Grandes incêndios na Amazônia brasileira têm sido registrados e em um ritmo sem precedentes. Novos dados de satélite do Projeto de Monitoramento da Amazônia Andina (MAAP, na sigla em inglês) mostram que, entre 28 de maio e 25 de agosto de 2020, mais de 500 incêndios florestais devastaram cerca de 369.000 hectares.

O MAAP define a gravidade dos incêndios com base em seu índice de aerossol, em conjunto com uma medida da presença de níveis de partículas de fumaça e cinzas no ar. Surpreendentemente, quase metade desses incêndios florestais aconteceu apenas nas últimas duas semanas. O maior dos incêndios documentados foi no norte do Brasil, em 17 de agosto, quando foram perdidos quase 10.500 hectares de terra,

Ao contrário de incêndios que atualmente têm atingido outras partes do globo, como é o caso da Califórnia (EUA), esses incêndios florestais não foram causados ​​por raios. Em vez disso, foram criados por pessoas, principalmente aquelas que buscavam limpar terras para mineração, pecuária e indústrias de cultivo de soja. E a maior parte dessa limpeza é feita de forma ilegal, por pessoas ligadas a uma rede criminosa que há anos opera no país.

“O desmatamento hoje tem laços muito fortes com o crime organizado”, disse por e-mail Claudio Angelo, chefe de comunicações do Observatório do Clima do Brasil.

A taxa de desmatamento na Amazônia brasileira aumentou com o presidente Jair Bolsonaro. Em meio a críticas, no mês passado Bolsonaro instituiu uma proibição de quatro meses para fiscalizar atividades ilegais na floresta e, em maio, enviou tropas militares para combater o desmatamento.

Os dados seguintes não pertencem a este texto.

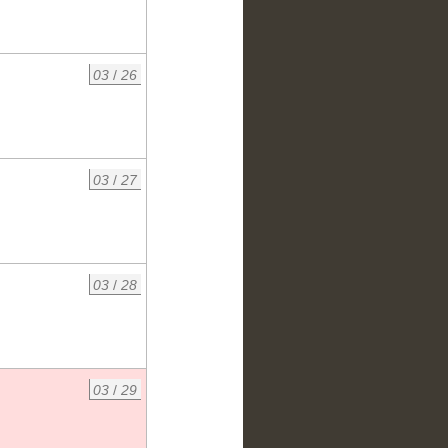
03
/
26
03
/
27
03
/
28
03
/
29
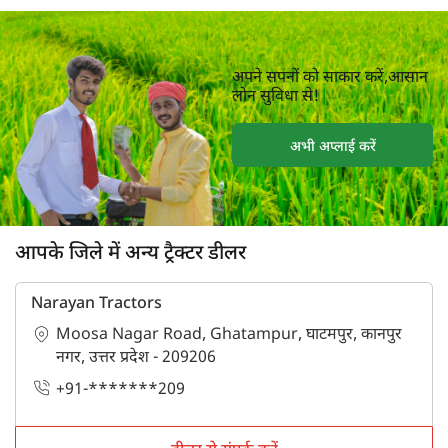
अपने सपनों को साकार करें,आसान
लोन सुविधा से!
अभी अप्लाई करें
आपके जिले में अन्य ट्रैक्टर डीलर
Narayan Tractors
Moosa Nagar Road, Ghatampur, घाटमपुर, कानपुर
नगर, उत्तर प्रदेश - 209206
+91-*******209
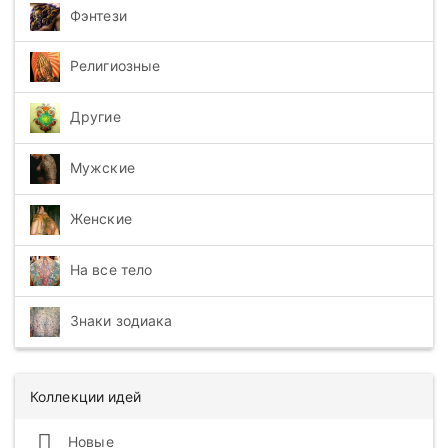
Фэнтези
Религиозные
Другие
Мужские
Женские
На все тело
Знаки зодиака
Коллекции идей
Новые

No entanto, ativistas ambientais dizem que essas medidas não estão relacionadas a políticas públicas contra o desmatamento. Na verdade, representam o contrário: são usadas apenas para aumentar o esquema de abrir ainda mais a Amazônia para os negócios. Entre março e maio, o governo Bolsonaro emitiu 195 portarias e decretos para desmantelar ações de proteção ambiental no Brasil.

Este desmatamento desenfreado tem afetado os ecossistemas da Amazônia brasileira, que são alguns dos mais biodiversos do mundo. Também está destruindo as terras às quais as comunidades indígenas locais têm direito – e das quais dependem para viver.

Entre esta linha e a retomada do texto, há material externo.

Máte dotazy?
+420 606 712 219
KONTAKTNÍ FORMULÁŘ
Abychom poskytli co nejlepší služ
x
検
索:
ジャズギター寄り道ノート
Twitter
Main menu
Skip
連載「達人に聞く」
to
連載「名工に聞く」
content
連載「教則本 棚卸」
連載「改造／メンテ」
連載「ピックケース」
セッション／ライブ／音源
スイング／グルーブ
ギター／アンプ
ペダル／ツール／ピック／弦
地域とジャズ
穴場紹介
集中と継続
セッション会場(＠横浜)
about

Pesquisas recentes da Human Rights Watch, organização internacional não-governamental que defende e realiza pesquisas sobre os direitos humanos, mostram que os incêndios estão poluindo o ar que milhões de pessoas respiram, já que a fumaça que eles criam está repleta de partículas. O relatório estima que, em 2019, os incêndios causaram 2.195 hospitalizações devido a doenças respiratórias no Brasil, afetando quase 500 crianças com menos de 1 ano de idade e mais de mil pessoas com mais de 60 anos.

Os incêndios também têm consequências terríveis mesmo para quem está fora do país, uma vez que estão destruindo um dos sumidouros de carbono mais importantes do mundo. Estes sumidouros armazenam naturalmente o dióxido de carbono (CO2) da atmosfera, tornando o ar mais limpo e puro. As árvores das florestas tropicais estão perdendo sua capacidade de “sequestrar” CO2, e as que pegam fogo estão liberando carbono na atmosfera. Em 15 anos, a Amazônia poderia começar a emitir mais carbono do que inspira, piorando ainda mais a crise climática.

Mesmo se esse desmatamento parasse agora, não está claro se a Amazônia poderia se recuperar totalmente de todos esses danos. Mas se os líderes quisessem, eles poderiam começar a remediar a situação desde já, restabelecendo as proteções ambientais e parando o crime desenfreado contra o meio ambiente.

Inúmeras pesquisas também mostram que reconhecer os direitos de propriedade aos povos indígenas do Brasil ajudaria (e muito) a conter o desmatamento – além de ser uma medida extremamente importante para os direitos humanos. As soluções são claras. Agora tudo que precisamos é um pouco de vontade política do governo Bolsonaro.